Obama seemed to defy the Republican House last week when Treasury Secretary Timothy F. Geithner delivered a plan calling for $1.6 trillion in additional taxes from the wealthy over 10 years, as well as $50 billion in short-term stimulus spending and $612 billion in recycled cuts first put on the table during last year's failed debt talks.
Republicans erupted in outrage, though they produced no specific alternative. Instead, they noted that they had expressed newfound willingness since the election to increase tax revenue by limiting deductions for the wealthy, though not by raising rates.
The administration laid out its latest plan in less formal ways a couple of weeks earlier, according to a senior official who declined to be identified discussing private deliberations. But the message was that Speaker John A. Boehner could not move yet. After waiting with no further response, the administration decided to have Geithner deliver the proposal on paper knowing that it would be provocative but thinking that it was needed to move the process along.
Instead, the process has collapsed, at least for now. The depth of disagreement played out on the Sunday morning talk shows, even as Obama went golfing with former President Bill Clinton in a session that White House officials presumed would include trading notes about the fiscal crisis.
"We've put a serious offer on the table by putting revenues up there to try to get this question resolved," Boehner said on "Fox News Sunday." "But the White House has responded with virtually nothing. They have actually asked for more revenue than they've been asking for the whole entire time."
Geithner said it was up to Republicans to outline more spending cuts than Obama had previously put on the table. "Some Republicans apparently want to go beyond that, but what they have to do is tell us what they're prepared to do," Geithner told Bob Schieffer on "Face the Nation" on CBS. "And what we can't do, Bob, is sit here trying to guess what works for them."
That represents something of a shift for Obama, who did try to guess what worked for Republicans in his first term.
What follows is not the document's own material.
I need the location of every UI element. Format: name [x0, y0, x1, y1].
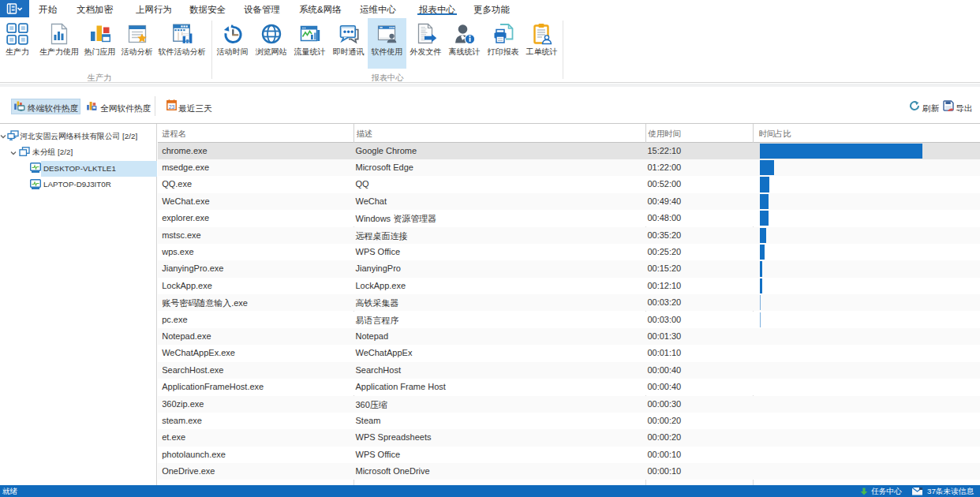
- svg-text:23: 23: [169, 104, 175, 110]
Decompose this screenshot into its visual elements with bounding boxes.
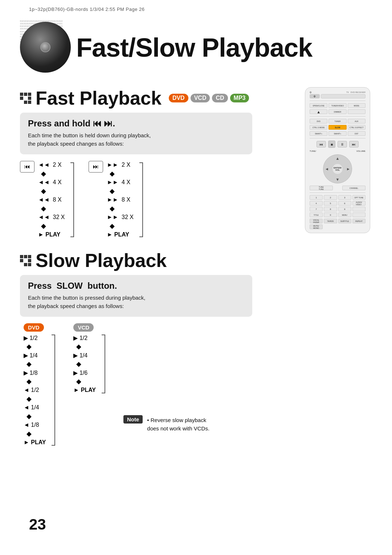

When he crafted a stimulus spending program to bolster the economy shortly after taking office, Obama devoted roughly a third of the money to tax cuts he assumed Republicans would like. They did not. Likewise, his framework for universal health care included free-market elements he thought Republicans would embrace. They did not.
While Republicans argued that the overall programs overshadowed any palatable aspects, Obama came to believe he had made a mistake in offering concessions up front. In an interview in September 2010, he said he had learned "that if you already have a third of the package as tax cuts, then the Republicans, who traditionally are more comfortable with tax cuts, may just pocket that and attack the other components of the program."
Aides said Obama came to the same conclusion after his clash with Republicans over raising the nation's borrowing limit last year. "We put all these things on the table, and the reason we couldn't do a deal is because Republicans couldn't do revenues," Pfeiffer said. "So our view here is the president won't sign a deal that doesn't have higher rates for the wealthy. Until they cross that bridge, nothing else is relevant."
Yet there is risk in that. Republicans now understand that higher tax rates on the wealthy is Obama's No. 1 priority, so rather than give in, some strategists say they should hold out to leverage those to shape other aspects of a final deal.
"He only cares about one detail: raising rates on the top two brackets," said Tony Fratto, a former White House and Treasury Department official under Bush. "Everything else is secondary. That's why if that is going to happen, it will be last if Republicans can hold out. I think it's pretty clear Obama will sacrifice just about anything to get that. It's the only win for him."